I’m digressing slightly to give a big cheer here for all those companies that recognised the part they play in the well-being of their people. Those who stepped up to support individuals and teams through their own personal journeys during covid. As the saying goes, ‘we are all in the same storm but we’re not all in the same boat.’
Let’s continue to recognise each individual’s own path and help them to build the learning and development journeys that work for them, that deliver personally meaningful outcomes and business results. That way we build transferrable skills and resilient, adaptable humans.
Part 3: What we’re doing at Alate
So that brings me to why I’m excited about the future for Alate.
I like to look at the positives and I’m sure a few of you are critiquing this blog with all the downsides I’ve glossed over. There are challenges a-plenty and I’m not naïve about those. Nor am I downhearted. As my hair gets greyer, my curiosity and interest in what makes us tick, what drives our productivity and performance, seems to grow.
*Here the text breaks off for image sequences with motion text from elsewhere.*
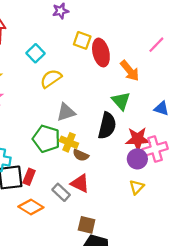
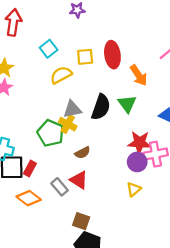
yellow square: (82, 40) -> (85, 57), moved, turned -30
black semicircle: (107, 126) -> (101, 107), moved
yellow cross: (69, 142) -> (68, 124), moved
brown semicircle: (81, 155) -> (82, 153), turned -56

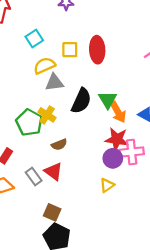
orange arrow: (139, 75) -> (118, 112), moved
gray triangle: (72, 109) -> (54, 82), moved

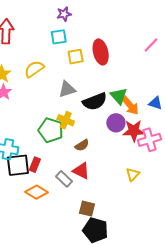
cyan square: (34, 38) -> (59, 37), moved, turned 35
yellow semicircle: (44, 66) -> (34, 69), moved
black semicircle: (81, 101) -> (95, 101), turned 55
purple circle: (113, 158) -> (116, 123), moved

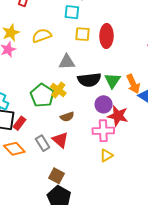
orange arrow: (130, 106) -> (133, 84), moved
pink cross: (149, 140) -> (103, 131), moved

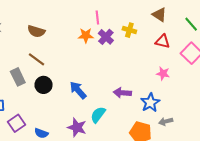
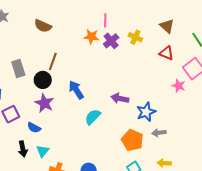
brown line: (36, 59) -> (53, 61), moved, turned 66
pink star: (163, 74) -> (179, 86), moved
purple star: (77, 127) -> (44, 103), moved

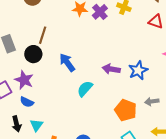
purple star: (44, 103) -> (24, 80), moved
blue star: (146, 112) -> (138, 70), moved

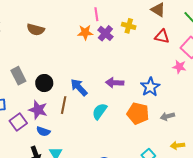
brown line: (43, 35) -> (64, 105), moved
purple arrow: (111, 69) -> (115, 83), moved
orange pentagon: (126, 110) -> (138, 113), moved

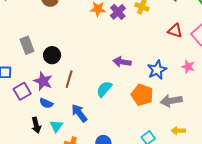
red triangle: (162, 36) -> (175, 31), moved
pink star: (179, 67) -> (188, 67), moved
blue arrow: (79, 87) -> (79, 113), moved
gray arrow: (167, 116) -> (171, 101), size x1.5

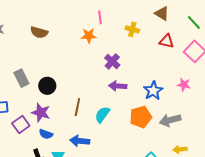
purple cross: (118, 12) -> (112, 61), moved
red triangle: (175, 31) -> (167, 41), moved
brown line: (69, 79) -> (77, 107), moved
orange pentagon: (142, 95) -> (141, 117), turned -30
blue arrow: (79, 113) -> (80, 141), turned -42

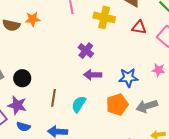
yellow cross: (132, 29) -> (104, 17), size x1.5
orange star: (89, 36) -> (33, 19), moved
blue star: (153, 91) -> (128, 78), turned 30

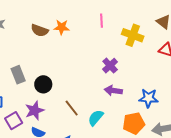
brown line: (53, 98) -> (72, 108), turned -54
purple star: (17, 105) -> (35, 110), turned 30

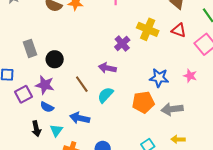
yellow cross: (133, 35) -> (148, 29), moved
purple arrow: (113, 91) -> (107, 68), moved
purple star: (35, 110) -> (45, 85), turned 30

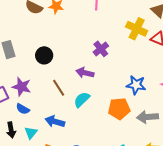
yellow cross: (148, 29) -> (137, 29), moved
black circle: (55, 59) -> (44, 55), moved

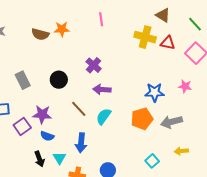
purple cross: (101, 49) -> (94, 65), moved
blue arrow: (55, 122) -> (81, 143), turned -90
I’m ambitious to take the business on its next stage of development and to support companies, teams and individuals on their journeys.
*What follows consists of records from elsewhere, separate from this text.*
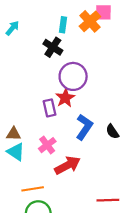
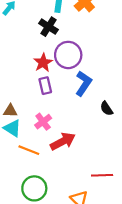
red star: (65, 98) -> (43, 63), moved
blue L-shape: (84, 127) -> (83, 83), moved
orange line: (33, 189) -> (29, 150), moved, turned 30

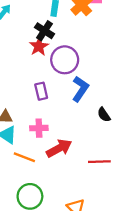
red star: (43, 63) -> (39, 46), moved
pink cross: (43, 122) -> (39, 128), turned 35
red line: (102, 175) -> (99, 162), moved

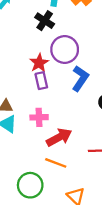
red star: (39, 46) -> (39, 63), moved
orange line: (24, 157) -> (56, 163), moved

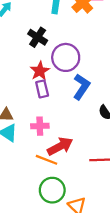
black cross: (45, 21) -> (38, 37), moved
orange line: (56, 163) -> (47, 160), moved
green circle: (30, 185) -> (52, 190), moved

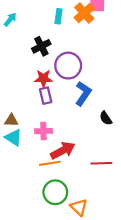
black cross: (38, 37) -> (41, 46), turned 30
red star: (40, 71) -> (43, 78), turned 30
orange line: (47, 160) -> (50, 163), turned -30

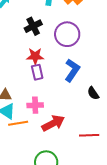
purple circle: (68, 66) -> (67, 34), moved
orange line: (50, 163) -> (18, 123), moved

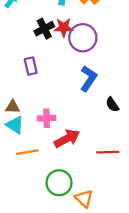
red star: (35, 56) -> (64, 28), moved
purple rectangle: (37, 72) -> (31, 66), moved
orange line: (18, 123) -> (27, 152), moved

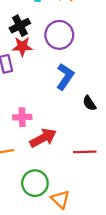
red star: (64, 28) -> (22, 46), moved

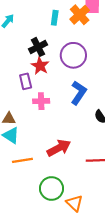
red star: (22, 46) -> (40, 66), turned 30
pink cross: (22, 117) -> (41, 101), moved

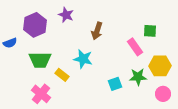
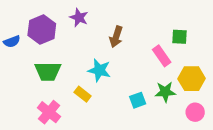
blue semicircle: (10, 43) -> (12, 41), moved
yellow rectangle: (62, 75) -> (83, 94), moved

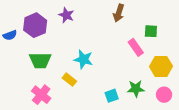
brown arrow: (116, 37) -> (119, 13), moved
green star: (165, 92) -> (136, 89), moved
cyan square: (138, 100) -> (112, 96), moved

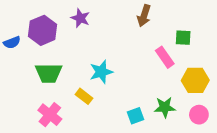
cyan star: (83, 59) -> (101, 72), turned -30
Everything we do at Alate is tailored to the specific needs of our clients. That means understanding and working with culture and values, the specific rhythms and ways of their business. I've been listening to clients, tapping into my network and digging into all kinds of research to explore different ways of supporting our clients on their journeys. It's helping to shape our roadmap and create new opportunities.
We’re investing in our future. (I have the voices of Lorrin White and Allan Merritt from my season 2 Revenue Riser podcast in my head now talking about the different business cycles of investment and growth). The process of thinking about how we’ll be working and learning in the future pre-dates covid but covid has accelerated investment. We've invested in specialist media production hardware and software – everything from podcast production to video and animation creation.
We’ve invested in making virtual sessions as good as possible from lighting, sound and high-speed internet. In fact, I now have separate full FTTP (fibre to the premises) and FTTC (fibre to the cabinet) connections into my office so if the main one fails mid-session there’s a back-up. Delivering virtually to a room full of people is different to having everyone on Zoom and we’ve invested and experimented with different methods and tools. Hybrid training is part of our future. And investment won’t stop there. We want to be on the front foot, providing the best blended learning experience possible whilst maintaining the specialised, tailored service that differentiates us.
But, back to mindset, I’m excited because I think leaders, employees, investors and customers want companies to be the best they can. We’ve been forced by circumstances out of our comfort zones and thus, by default, into a learning mindset. Now’s the time to harness that energy and to think differently about what ‘success’ will look like in the future. Companies that are excited about the future, who are flexible and agile, who are deliberate about what they prioritise and genuinely care about their people, have an opportunity to excel together.
I, for one, want that for my business and my clients. How about you?